The IED was discovered near the town of Rosebud, approximately 40 miles from Waco. The suspicious item was discovered to be an IED after it was found by two boys who were hunting rabbits around the area. One child’s father, a military veteran, contacted police after he looked at the device.

“Someone had made this to create lots of damage and harm,” said Parnell McNamara, the local sheriff.

USA Today reported agents shot the IED with a water cannon in an effort to “breach” its outside container. Flammable liquid and shotgun shells were discovered inside the weapon. McNamara said it was designed to spread shrapnel across the immediate area.

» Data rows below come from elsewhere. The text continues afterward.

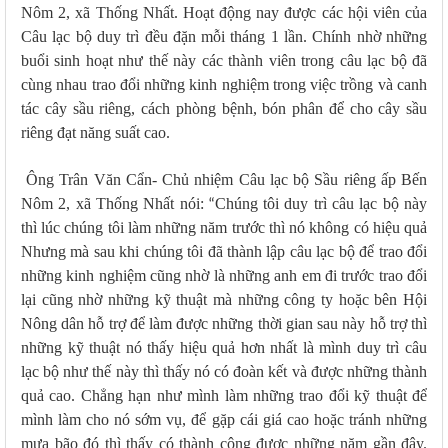
Nôm 2, xã Thống Nhất. Hoạt động nay được các hội viên của
Câu lạc bộ duy trì đều đặn mỗi tháng 1 lần. Chính nhờ những
buổi sinh hoạt như thế này các thành viên trong câu lạc bộ đã
cùng nhau trao đổi những kinh nghiệm trong việc trồng và canh
tác cây sầu riêng, cách phòng bệnh, bón phân để cho cây sầu
riêng đạt năng suất cao.
Ông Trân Văn Cẩn- Chủ nhiệm Câu lạc bộ Sầu riêng ấp Bến
Nôm 2, xã Thống Nhất nói:
Chúng tôi duy trì câu lạc bộ này
“
thì lúc chúng tôi làm những năm trước thì nó không có hiệu quả
Nhưng mà sau khi chúng tôi đã thành lập câu lạc bộ để trao đổi
những kinh nghiệm cũng nhờ là những anh em đi trước trao đổi
lại cũng nhờ những kỹ thuật mà những công ty hoặc bên Hội
Nông dân hỗ trợ để làm được những thời gian sau này hỗ trợ thì
những kỹ thuật nó thấy hiệu quả hơn nhất là mình duy trì câu
lạc bộ như thế này thì thấy nó có đoàn kết và được những thành
quả cao. Chẳng hạn như mình làm những trao đổi kỹ thuật để
mình làm cho nó sớm vụ, để gặp cái giá cao hoặc tránh những
mưa bão đó thì thấy có thành công được những năm gần đây.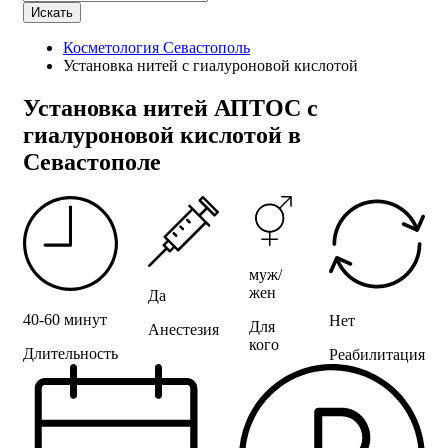
Искать
Косметология Севастополь
Установка нитей с гиалуроновой кислотой
Установка нитей АПТОС с
гиалуроновой кислотой в
Севастополе
муж/
жен
Да
40-60 минут
Нет
Для
Анестезия
кого
Длительность
Реабилитация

Utilizing water cannons to disable IEDs before they can detonate has been a tactic employed by the military for over five years. One particular cannon is so powerful it can cut through steel to disable a suspected explosive.

While no suspects or motives have been released by officials, utilizing homemade IEDs has been a favorite tactic of terrorists striking the U.S. in recent years. Most notably, the Boston bombers utilized two pressure cooker weapons filled with ball-bearings and nails in their 2013 attack on the Boston Marathon. Over a dozen home-made pipe bombs were found at the home of the San Bernardino shooters after their attack last December.

There was no explosion and no injuries have been reported, the investigation is ongoing.